Это было непостижимо, это грызло Зяблицева изнутри, однако нашелся и сугубо внешний раздражитель — в том месте, где соприкасались длинные и неухоженные волосы бездеятельного художника и жесткие воротники его пиджака и пальто. Да, да — без всякого смеха! Волосы там загибались, распатлывались, постоянно давали о себе знать и заставляли то одну, то другую руку едва ли не ежеминутно нелепо вздергиваться и поправлять их, что, впрочем, ни к чему не приводило. Из костюма Зяблицев вылезти уже не мог, самым нелепым и сверхъестественным образом страшась, что вынужден будет ходить нагишом. Оставалось обрезать волосы, но и для этого незначительного шага Зяблицеву в его теперешнем состоянии требовалась решительность едва не геройская. Нужно было отважиться переступить порог парикмахерской, этого еще одного общественного места, — о, сколько их уже вторглось в жизнь бывшего художника и именно своей публичностью, уравниловкой изводило его! — ведь раньше раз в полгода, а то и в год лохмы Зяблицеву подравнивали все те же натурщицы и жены приятелей–художников. Но теперь он выпал из их строптивого братства. В конечном итоге мужество требовалось Зяблицеву не для приятия того или иного из прейскурантных фасонов стрижки, а для финального признания своей нынешней отчужденности не только от искусства вообще, но даже и от живых его людей. И естественно потому, что Зяблицев оттягивал посещение цирюльного цеха — тянул, сколько мог. Ему ничего не стоило бы обкромсаться и самому, если бы такое вдруг понадобилось еще во время вдохновения, творчества и ношения свитеров, но теперь положение, то есть костюм, обязывало…

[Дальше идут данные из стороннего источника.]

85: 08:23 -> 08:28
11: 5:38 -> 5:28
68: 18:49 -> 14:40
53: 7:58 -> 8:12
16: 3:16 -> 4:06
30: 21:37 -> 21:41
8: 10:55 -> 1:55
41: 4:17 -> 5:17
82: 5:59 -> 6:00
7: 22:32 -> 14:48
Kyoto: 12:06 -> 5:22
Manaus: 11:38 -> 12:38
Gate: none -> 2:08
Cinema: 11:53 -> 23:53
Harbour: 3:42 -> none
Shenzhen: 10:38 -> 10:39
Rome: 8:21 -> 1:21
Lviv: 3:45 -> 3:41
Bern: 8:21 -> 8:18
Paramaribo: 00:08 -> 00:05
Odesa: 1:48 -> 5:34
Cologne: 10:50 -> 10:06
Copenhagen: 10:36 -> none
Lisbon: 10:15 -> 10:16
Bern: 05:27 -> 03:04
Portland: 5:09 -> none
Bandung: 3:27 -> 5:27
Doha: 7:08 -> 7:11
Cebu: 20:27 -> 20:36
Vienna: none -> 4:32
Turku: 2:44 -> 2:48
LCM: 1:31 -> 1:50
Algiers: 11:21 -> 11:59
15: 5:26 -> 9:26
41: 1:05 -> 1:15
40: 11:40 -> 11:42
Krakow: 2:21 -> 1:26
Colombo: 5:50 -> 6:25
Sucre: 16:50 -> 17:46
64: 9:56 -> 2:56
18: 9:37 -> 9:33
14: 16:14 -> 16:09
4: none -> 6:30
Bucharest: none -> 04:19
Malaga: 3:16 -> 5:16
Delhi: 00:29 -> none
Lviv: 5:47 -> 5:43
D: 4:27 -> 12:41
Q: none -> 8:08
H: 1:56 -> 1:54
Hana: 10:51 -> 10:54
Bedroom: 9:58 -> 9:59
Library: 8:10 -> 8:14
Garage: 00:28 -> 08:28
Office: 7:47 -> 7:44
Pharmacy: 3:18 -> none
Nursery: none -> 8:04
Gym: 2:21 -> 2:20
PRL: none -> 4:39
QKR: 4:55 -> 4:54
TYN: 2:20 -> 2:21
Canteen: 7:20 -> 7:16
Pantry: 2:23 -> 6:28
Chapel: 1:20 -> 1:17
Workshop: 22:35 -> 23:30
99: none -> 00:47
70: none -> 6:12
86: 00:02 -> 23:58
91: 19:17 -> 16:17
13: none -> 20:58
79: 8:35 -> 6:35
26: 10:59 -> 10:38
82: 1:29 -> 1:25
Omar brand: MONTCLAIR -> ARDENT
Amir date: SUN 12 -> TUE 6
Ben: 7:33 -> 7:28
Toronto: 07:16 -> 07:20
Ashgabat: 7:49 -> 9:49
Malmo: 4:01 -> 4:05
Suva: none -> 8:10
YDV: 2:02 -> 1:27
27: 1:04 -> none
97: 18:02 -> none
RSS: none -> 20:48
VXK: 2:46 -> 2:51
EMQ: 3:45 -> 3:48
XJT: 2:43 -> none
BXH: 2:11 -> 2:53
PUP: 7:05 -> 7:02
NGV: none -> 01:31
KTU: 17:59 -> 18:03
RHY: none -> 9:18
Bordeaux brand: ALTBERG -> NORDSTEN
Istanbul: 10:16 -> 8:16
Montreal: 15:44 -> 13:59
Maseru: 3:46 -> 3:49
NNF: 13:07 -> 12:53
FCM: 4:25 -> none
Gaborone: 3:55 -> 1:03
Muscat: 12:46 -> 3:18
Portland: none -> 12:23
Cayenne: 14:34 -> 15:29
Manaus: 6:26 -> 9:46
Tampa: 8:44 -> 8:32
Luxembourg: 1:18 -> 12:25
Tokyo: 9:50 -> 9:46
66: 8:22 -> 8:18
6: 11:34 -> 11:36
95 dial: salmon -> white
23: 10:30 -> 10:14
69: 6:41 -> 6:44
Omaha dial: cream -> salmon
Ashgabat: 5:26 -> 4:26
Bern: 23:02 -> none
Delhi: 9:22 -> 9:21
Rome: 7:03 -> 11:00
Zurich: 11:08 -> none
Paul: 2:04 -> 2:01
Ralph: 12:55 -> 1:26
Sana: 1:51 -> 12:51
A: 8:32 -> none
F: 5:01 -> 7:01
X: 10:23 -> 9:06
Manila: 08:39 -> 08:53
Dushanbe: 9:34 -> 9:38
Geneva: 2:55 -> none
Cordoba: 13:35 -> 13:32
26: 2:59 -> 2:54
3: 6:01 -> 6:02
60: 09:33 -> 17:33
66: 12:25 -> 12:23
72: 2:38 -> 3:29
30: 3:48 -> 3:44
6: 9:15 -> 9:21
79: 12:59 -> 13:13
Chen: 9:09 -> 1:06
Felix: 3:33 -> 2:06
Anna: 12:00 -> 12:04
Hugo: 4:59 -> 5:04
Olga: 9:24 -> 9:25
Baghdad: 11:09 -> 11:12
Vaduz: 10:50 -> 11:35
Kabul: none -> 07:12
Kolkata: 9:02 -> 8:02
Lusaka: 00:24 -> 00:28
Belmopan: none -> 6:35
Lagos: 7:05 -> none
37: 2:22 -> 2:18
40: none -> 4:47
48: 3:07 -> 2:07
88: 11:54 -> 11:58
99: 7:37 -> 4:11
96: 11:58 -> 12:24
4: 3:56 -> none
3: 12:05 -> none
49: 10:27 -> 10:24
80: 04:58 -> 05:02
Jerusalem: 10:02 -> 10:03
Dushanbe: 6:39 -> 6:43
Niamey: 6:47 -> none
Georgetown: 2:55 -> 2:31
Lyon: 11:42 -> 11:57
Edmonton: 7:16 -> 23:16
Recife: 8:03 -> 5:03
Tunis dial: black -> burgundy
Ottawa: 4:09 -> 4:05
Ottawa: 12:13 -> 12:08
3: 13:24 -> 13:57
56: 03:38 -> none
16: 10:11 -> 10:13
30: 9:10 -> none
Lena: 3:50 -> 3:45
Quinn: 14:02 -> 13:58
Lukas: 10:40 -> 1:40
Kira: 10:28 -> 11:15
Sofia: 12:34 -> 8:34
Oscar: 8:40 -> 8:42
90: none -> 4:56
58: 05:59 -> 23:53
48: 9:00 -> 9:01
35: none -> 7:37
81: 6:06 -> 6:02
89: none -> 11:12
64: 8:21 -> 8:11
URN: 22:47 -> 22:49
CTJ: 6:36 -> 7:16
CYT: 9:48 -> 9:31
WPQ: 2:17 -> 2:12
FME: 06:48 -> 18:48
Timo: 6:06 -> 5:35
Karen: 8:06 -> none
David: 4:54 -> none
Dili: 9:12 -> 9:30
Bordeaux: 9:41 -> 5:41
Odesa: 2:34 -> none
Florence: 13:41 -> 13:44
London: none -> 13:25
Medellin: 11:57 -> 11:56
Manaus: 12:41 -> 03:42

Тем временем наступили и прошли первомайские праздники — все, в этом году было аж четыре выходных дня. Не стоит напоминать — ибо наши жители еще не успели забыть, — какой неприятный сюрприз подготовила к этим дням погода. Правда, сейчас некоторые сомневаются, одна ли погода была виновата в том, — однако после…
Среди всех полутора миллионов жителей нашего города, страдавших от неожиданного холода и баснословного снегопада, мизерная кучка людей, знавших Зяблицева, наверняка — если не реально, то мысленно — пожала друг другу руки: они, мол, заблаговременно, вон еще когда отгадали смысл этого невиданного восклицательного знака — Зяблицева в костюме и пальто в начале бурной весны!.. Однако какой бы проницательностью, даже модной экстрасенсивностью ни тешились сейчас (ибо нужно было ведь противопоставить что–то свое, человеческое и объяснительно–утешительное внезапному атмосферному катаклизму) эти люди, они продолжали вести свое обычное, прежнее существование, а Зяблицев, видя снег на изумрудной зелени ранней листвы, видя белое небесного происхождения в соседстве с белым цветком диких груш и обоняя смесь запаха снежной свежести и тончайшего аромата грушевого цвета, снова и снова переживал свою художническую беспомощность.